Ungarns Premier Viktor Orban

© REUTERS/POOL

Leitartikel
11/18/2020

Dann kann die EU gleich zusperren

Die Bedingungen Polens und Ungarns lauten: Geld für alle gibt es nur, wenn die EU die Rechtsstaatsklausel wieder kippt – das ist nichts als Erpressung

von Ingrid Steiner-Gashi

Österreich hat damit kein Problem – im Gegenteil; Wien drängt auf europäischer Ebene sogar vehement darauf: In der EU wird ein Sanktionsmechanismus eingeführt, der die Auszahlung der Mittel aus der gemeinsamen EU-Haushaltskasse an die Einhaltung rechtsstaatlicher Standards knüpft. Wer also die demokratischen Grundrechte einschränkt, die Unabhängigkeit der Justiz untergräbt und somit der Korruption Tür und Tor öffnet, soll künftig von Brüssel weniger Geld bekommen. Man sollte meinen, das Ja aller europäischen Staaten dazu wäre eigentlich selbstverständlich.

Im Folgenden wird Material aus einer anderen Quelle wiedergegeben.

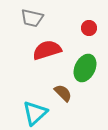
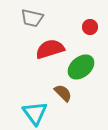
red circle: moved 1 px right, 1 px up
red semicircle: moved 3 px right, 1 px up
green ellipse: moved 4 px left, 1 px up; rotated 24 degrees clockwise
cyan triangle: rotated 24 degrees counterclockwise
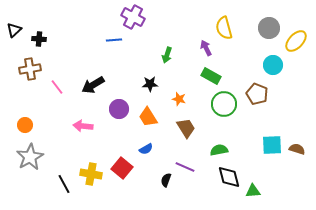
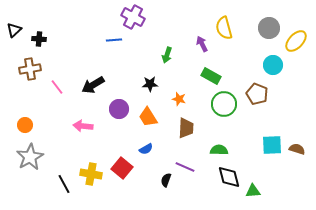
purple arrow: moved 4 px left, 4 px up
brown trapezoid: rotated 35 degrees clockwise
green semicircle: rotated 12 degrees clockwise
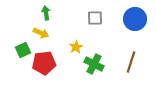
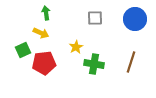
green cross: rotated 18 degrees counterclockwise
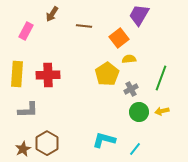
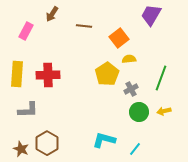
purple trapezoid: moved 12 px right
yellow arrow: moved 2 px right
brown star: moved 2 px left; rotated 21 degrees counterclockwise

Dass Ungarns Premier Viktor Orbán das anders sieht, überrascht nicht. Was soll man auch erwarten von einem Regierungschef, der offen die Vorzüge der „illiberalen Demokratie“ anpreist?

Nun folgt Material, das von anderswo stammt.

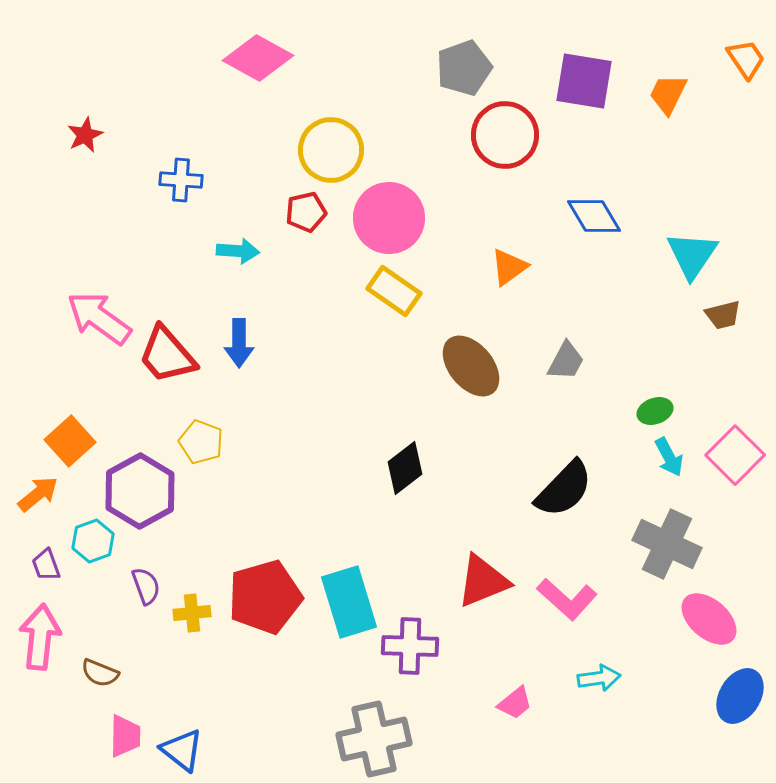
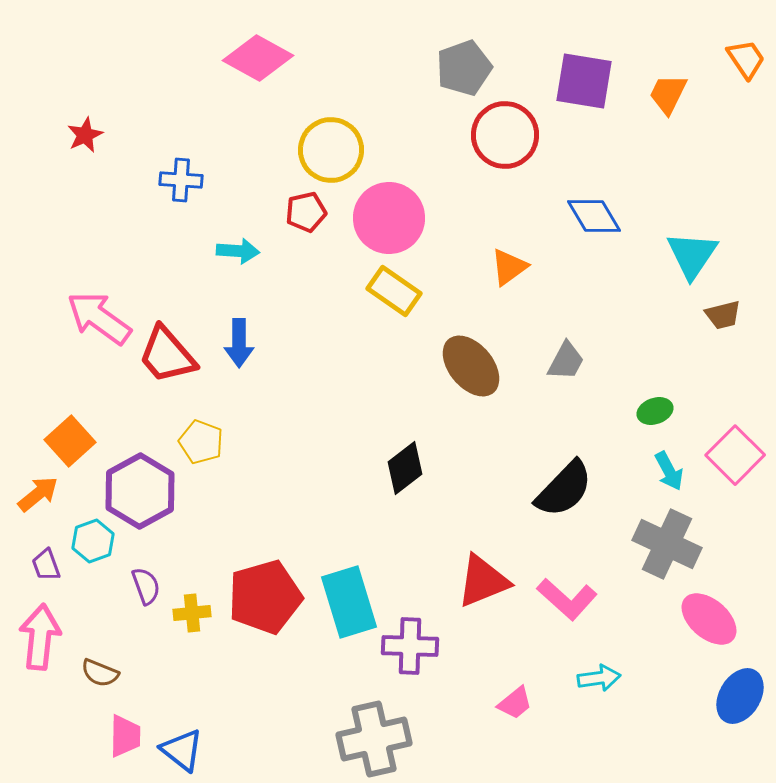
cyan arrow at (669, 457): moved 14 px down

Kein Wunder also, dass sich Orbán und Polens starker Mann Jarosław Kaczyński mit Händen und Füßen wehren. Doch weil beide das Strafsystem nicht verhindern konnten, zielen sie mit ihrer schärfsten Waffe stattdessen auf das EU-Budget: Mit ihrem Veto legen Polen und Ungarn über 1.800 Milliarden Euro des gemeinsamen Budgets und des geplanten Wiederaufbaufonds auf Eis. Und das in Zeiten, wo die Milliardenhilfen für die schwer geschädigte europäische Wirtschaft besser heute als morgen fließen sollten.

Italiens Spitäler etwa, die dringend auf Mittel aus Brüssel warten, müssen dafür büßen, dass Orbán und Co. nicht nach europäischen Regeln spielen wollen.

Das ist nichts anderes als Geiselnahme. Die Bedingungen Polens und Ungarns lauten: Geld für alle gibt es nur, wenn die EU die Rechtsstaatsklausel wieder über Bord wirft.

Würde die EU dies zulassen, könnte sie auch gleich zusperren. Denn die Botschaft wäre: Mit Erpressung und Veto lässt sich in der Union letztlich alles durchsetzen. Und den Freibrief, die Rechtsstaatlichkeit in Ungarn und Polen noch weiter zu unterhöhlen, gäbe es obendrauf.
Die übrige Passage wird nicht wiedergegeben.